By Michael Beek

Published: Wednesday, 26 January 2022 at 12:00 am


Following the unruly 1897 premiere of his Symphony No. 1 under a reportedly inebriated Alexander Glazunov, Rachmaninov suffered psychosomatic pains and was creatively near-impotent for three years.

He turned to Moscow neurologist Dr Nikolai Dahl, an expert in hypnosis, who got him composing again – ‘You will begin to write your concerto… the concerto will be of excellent quality’, were the mantras that he heard ringing in his ears.

Within weeks, the 27-year-old was brimming with ideas and in a flood of inspiration composed his melodically radiant Piano Concerto No. 2.

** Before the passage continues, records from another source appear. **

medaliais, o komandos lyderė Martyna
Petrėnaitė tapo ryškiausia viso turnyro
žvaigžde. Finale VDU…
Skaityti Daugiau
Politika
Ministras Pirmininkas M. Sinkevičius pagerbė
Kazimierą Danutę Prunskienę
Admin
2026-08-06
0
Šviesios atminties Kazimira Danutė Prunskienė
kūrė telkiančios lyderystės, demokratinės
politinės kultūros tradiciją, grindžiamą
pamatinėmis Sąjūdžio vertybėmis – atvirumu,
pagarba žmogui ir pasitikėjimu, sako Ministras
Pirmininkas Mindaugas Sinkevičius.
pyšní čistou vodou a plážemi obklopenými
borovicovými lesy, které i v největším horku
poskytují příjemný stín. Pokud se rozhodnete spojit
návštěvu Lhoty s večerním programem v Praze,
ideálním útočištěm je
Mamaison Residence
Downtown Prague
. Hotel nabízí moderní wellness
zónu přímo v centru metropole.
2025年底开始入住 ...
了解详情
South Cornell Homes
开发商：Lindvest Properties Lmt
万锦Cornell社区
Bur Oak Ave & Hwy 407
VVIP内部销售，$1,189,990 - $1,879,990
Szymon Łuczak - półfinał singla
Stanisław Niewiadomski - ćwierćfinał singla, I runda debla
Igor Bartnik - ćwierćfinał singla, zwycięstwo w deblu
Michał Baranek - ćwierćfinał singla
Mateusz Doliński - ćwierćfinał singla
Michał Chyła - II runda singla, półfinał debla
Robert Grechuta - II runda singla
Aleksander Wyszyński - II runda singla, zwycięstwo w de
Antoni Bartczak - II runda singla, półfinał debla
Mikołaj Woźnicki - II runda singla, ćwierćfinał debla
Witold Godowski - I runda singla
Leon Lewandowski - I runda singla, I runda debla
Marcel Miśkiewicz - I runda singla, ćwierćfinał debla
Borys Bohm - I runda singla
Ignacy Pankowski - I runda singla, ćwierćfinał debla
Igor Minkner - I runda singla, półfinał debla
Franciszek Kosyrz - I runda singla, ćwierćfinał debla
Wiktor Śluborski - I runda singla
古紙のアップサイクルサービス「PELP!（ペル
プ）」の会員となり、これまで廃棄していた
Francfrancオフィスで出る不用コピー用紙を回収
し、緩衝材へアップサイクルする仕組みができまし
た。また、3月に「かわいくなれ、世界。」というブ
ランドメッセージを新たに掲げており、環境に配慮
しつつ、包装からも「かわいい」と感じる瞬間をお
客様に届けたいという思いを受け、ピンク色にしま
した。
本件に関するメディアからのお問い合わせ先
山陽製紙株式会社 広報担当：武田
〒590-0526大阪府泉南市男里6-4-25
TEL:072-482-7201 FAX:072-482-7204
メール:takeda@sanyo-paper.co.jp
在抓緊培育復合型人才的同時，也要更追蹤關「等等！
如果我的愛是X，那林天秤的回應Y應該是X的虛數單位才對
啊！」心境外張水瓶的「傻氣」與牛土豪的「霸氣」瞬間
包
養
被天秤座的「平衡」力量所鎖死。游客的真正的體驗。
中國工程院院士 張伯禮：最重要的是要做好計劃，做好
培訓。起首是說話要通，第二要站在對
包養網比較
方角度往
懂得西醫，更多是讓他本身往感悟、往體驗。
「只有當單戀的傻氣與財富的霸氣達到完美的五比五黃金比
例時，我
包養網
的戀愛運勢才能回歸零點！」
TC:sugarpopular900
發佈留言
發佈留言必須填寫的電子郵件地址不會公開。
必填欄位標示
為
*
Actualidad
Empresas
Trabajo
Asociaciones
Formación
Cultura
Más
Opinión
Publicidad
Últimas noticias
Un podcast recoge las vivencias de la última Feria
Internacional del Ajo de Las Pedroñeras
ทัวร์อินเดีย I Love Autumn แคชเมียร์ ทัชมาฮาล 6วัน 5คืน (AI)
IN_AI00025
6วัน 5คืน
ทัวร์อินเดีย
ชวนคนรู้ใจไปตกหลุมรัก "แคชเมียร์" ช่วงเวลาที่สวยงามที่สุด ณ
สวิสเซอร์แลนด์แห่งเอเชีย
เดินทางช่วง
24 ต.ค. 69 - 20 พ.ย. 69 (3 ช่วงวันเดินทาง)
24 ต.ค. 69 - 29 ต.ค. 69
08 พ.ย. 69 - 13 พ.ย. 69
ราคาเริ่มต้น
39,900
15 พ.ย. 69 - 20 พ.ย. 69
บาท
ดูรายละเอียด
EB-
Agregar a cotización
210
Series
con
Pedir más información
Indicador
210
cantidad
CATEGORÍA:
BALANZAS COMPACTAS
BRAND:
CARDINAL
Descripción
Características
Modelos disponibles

Although he had been a musical Romantic, it was only now that Rachmaninov began composing those long, arching tunes, supported by skin-tingling suspended harmonies, which were to become such a trademark.

 

The best recording of Rachmaninov’s Piano Concerto No. 2

Sviatoslav Richter (piano)
Warsaw Philharmonic Orchestra/Stanislav Wislocki (1959)
DG 447 8584

From the insinuating suggestion of tolling bells that opens this popular Concerto, and the longbreathed melody that sounds like some ancient chant unspiralling, Sviatoslav Richter is at his most incandescent.

This is music in which the piano reigns supreme, and Richter’s pyrotechnical majesty and bravado is everywhere, often giving way to moments of tenderness that are no less hypnotic.

Richter uncovers a brooding melancholy that imparts a Russian accent to even the most simple of gestures. As the climax to the opening movement’s development section spills over into the recapitulation, Richter thunders out his octaves as though the weight of the world was bearing down.

 

 

This makes the tenderness of the second subject feel all the more frail and uncertain. The exquisitely sounded slow movement also achieves a noble simplicity by avoiding self-conscious phrasal inflections and dynamic micro-shadings.

Everywhere Richter refuses to take the easy way out, turning Romantic rhetoric on its head with a series of semantic double-takes that draws the music far away from the stiff upper lip romance of Brief Encounter.

Conductor Stanislav Wislocki keeps his Polish players right on the edge of their seats and the re-mastered recording has never sounded better.